Gli allarmi registrati sono moltissimi e sono avvenuti anche in Danimarca, Norvegia, Germania, Francia, Polonia, Spagna, Polonia, Repubblica Ceca, Estonia, Gran Bretagna. Ci sono tre categorie di intrusioni. Quelle sopra gli aeroporti civili si ritiene puntino a creare il caos nei cieli, seminando sfiducia verso i servizi pubblici. Poi ci sono quelle sulle installazioni militari e sulle infrastrutture nucleari: i britannici dall’inizio del 2025 ne hanno censite 187. L’unico episodio noto in Italia riguarda proprio il centro di ricerche atomiche di Ispra (Varese) dove nello scorso marzo ci sono stati cinque sorvoli.

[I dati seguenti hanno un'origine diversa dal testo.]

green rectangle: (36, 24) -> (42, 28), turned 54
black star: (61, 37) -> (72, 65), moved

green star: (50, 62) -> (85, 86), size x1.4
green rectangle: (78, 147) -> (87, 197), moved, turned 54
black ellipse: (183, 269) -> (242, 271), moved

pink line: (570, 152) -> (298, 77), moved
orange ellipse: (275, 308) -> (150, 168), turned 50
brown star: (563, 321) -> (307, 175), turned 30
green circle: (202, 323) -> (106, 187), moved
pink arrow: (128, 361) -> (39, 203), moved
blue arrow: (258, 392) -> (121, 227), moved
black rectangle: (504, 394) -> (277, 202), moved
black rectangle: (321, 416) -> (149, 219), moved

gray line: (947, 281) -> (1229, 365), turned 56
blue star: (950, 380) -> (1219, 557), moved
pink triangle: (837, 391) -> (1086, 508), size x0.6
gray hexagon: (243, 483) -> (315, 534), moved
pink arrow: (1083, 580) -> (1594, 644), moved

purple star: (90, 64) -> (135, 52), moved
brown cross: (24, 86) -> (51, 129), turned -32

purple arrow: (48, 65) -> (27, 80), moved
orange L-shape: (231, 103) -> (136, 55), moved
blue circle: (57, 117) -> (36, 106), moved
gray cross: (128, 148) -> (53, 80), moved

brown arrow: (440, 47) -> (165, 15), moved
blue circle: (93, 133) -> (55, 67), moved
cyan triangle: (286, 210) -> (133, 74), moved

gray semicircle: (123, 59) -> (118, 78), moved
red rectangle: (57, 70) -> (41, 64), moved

Tutte le informazioni tecniche sono tenute riservate. Molte nazioni fino allo scorso settembre hanno evitato di pubblicizzare l’allerta sulle basi delle forze armate o sugli impianti nucleari. In alcuni casi però ci sono state fughe di notizie sulla stampa. Una molto interessante in Germania: una vedetta della polizia avrebbe assistito al decollo di velivoli teleguidati da una petroliera della “flotta ombra” che contrabbanda il greggio russo: la nave prima dei lanci si sarebbe avvicinata alla costa e nei mesi successivi avrebbe compiuto manovre sospette sul litorale di altri Paesi della Nato, come la Spagna. C’è da dire che le perquisizioni avvenute a bordo di altre petroliere della “flotta ombra” nel Baltico non hanno mai trovato apparati per la guida dei droni. Allo stesso tempo, non si può escludere che venissero utilizzati velivoli con navigatori automatici: una volta partiti, si sarebbero diretti da soli sul bersaglio. Le autorità di Mosca hanno negato qualsiasi ruolo nei voli misteriosi: lo ha ribadito anche l’ambasciata russa di Bruxelles dopo gli allarmi in Belgio.
Una cosa è chiara. Tutti i Paesi europei sono in un drammatico ritardo nell’adottare strumenti efficienti per neutralizzare i droni. Il ministro della Difesa belga Francken lo ha sottolineato: “Stiamo inseguendo la minaccia. Avremmo dovuto comprare sistemi di difesa cinque o dieci anni fa”.